The village is filled with archetypes, many of whom are corrupt and obsessed with possession and ownership. Contrastingly, Balthazar and Marie represent the innocence of Jesus and Mary as is suggested by their suffering and the way Bresson frames them seraphically as if they were figures in a classic renaissance painting. Eventually, Marie is corrupted by the townspeople and Balthazar dies after being abandoned by the greedy people who once took care of him. The story is tragic, but Bresson’s understanding of people is not purely nihilistic, as he treats his subjects with care and nuance. He is not so held to time, but the film is marked by the start of a life and a death, and in this sense, he uses innocence as a juxtaposition to corruption to portray human existence even at its darkest and most complex.
THE CASSANDRA CAT (1963) BY VOJTÊCH JASNY
THE CASSANDRA CAT is the most pleasant film I have seen in a long time. I haven’t seen a ton of Czech films, but something that I can say about Czech films from this New Wave era is that they are so literally out of this world. Jasny’s fantasy film is a narrative framed by the film’s somewhat omniscient narrator Oliva, who tells the time and shares the lives of the townspeople with the audience, emphasizing the individual and intersecting lives of people and actively engaging the viewer. This framing is both a meditation on storytelling and where that tradition fits into film. Jasny experiments with the medium while also demonstrating the infectiousness of creativity through sincerity with oneself, especially while the local school’s headmaster tries to control the children by stunting their creativity through his authoritarian rule. Similar to BALTHAZAR, a cat comes to town with a magician and his assistant, and its gaze exposes a corruption that has overrun the city and aims to fill it with color again.
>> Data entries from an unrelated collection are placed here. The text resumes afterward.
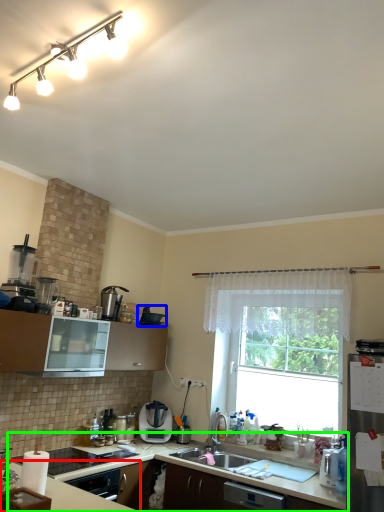 Question: Which object is positioned farthest from countertop (highlighted by a red box)? Select from appliance (highlighted by a blue box) and countertop (highlighted by a green box).

Choices:
 (A) appliance
 (B) countertop

Answer: (A) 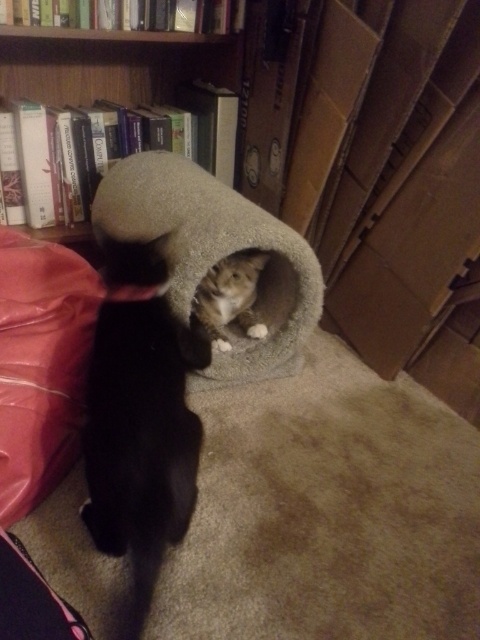 Question: Can you confirm if soft gray carpeted cat bed at center is positioned to the left of velvet pink pillow at lower left?

Choices:
 (A) yes
 (B) no

Answer: (B)

Question: Which point is closer to the camera taking this photo?

Choices:
 (A) (216, 77)
 (B) (183, 504)
 (C) (285, 224)
 (D) (204, 275)

Answer: (B)

Question: Which object is the closest to the fluffy gray cat at center?

Choices:
 (A) soft gray carpeted cat bed at center
 (B) wooden bookshelf at upper left
 (C) velvet pink pillow at lower left
 (D) tabby fur cat at center

Answer: (C)

Question: Can you confirm if fluffy gray cat at center is thinner than tabby fur cat at center?

Choices:
 (A) no
 (B) yes

Answer: (A)

Question: Is fluffy gray cat at center in front of wooden bookshelf at upper left?

Choices:
 (A) no
 (B) yes

Answer: (B)

Question: Which point is farther to the camera?

Choices:
 (A) (291, 292)
 (B) (60, 282)

Answer: (A) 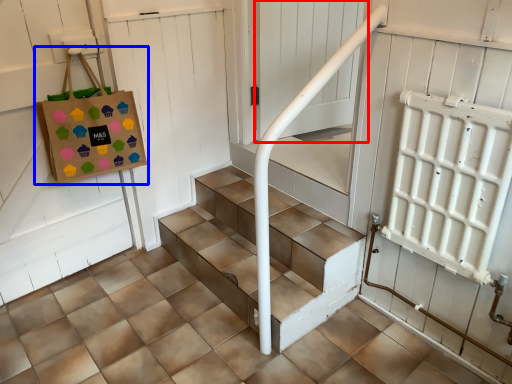 Question: Which of the following is the farthest to the observer, screen door (highlighted by a red box) or bag (highlighted by a blue box)?

Choices:
 (A) screen door
 (B) bag

Answer: (A)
THE CASSANDRA CAT is one of the most unique visual experiences I’ve had watching a film. At this point, as viewers, we are aware that almost anything can happen on screen through editing and that the rules of film do not always align with the rules of reality. Despite this, there is still something so magical in the spectacle of the film and the use of post-production color editing as something intertwined with the storytelling. The magician puts on a show for the townspeople (both diegetic and not), and as the audience we are equally implicated in that moment. Jasny prompts the viewers to think about the many layers of illusion that can be achieved with film that are on the one hand immersive and on the other contradictorily self-aware. Ultimately, a magical cat forces a town to reconcile with their corruption and turns kids into artist-anarchists, and through self-reflexive filmmaking we are involved as well. I had so much fun watching this, but there were moments that felt like a musical in a way that bordered a little too earnestly family friendly and didactically moralizing for me. However, it was the most unforgettable and magical film I have seen in a long time. I can’t wait to keep exploring Czech Cinema.
Also I noticed the name of this film changed to WHEN THE CAT COMES on Letterboxd, but The CASSANDRA CAT is the way I have always heard it.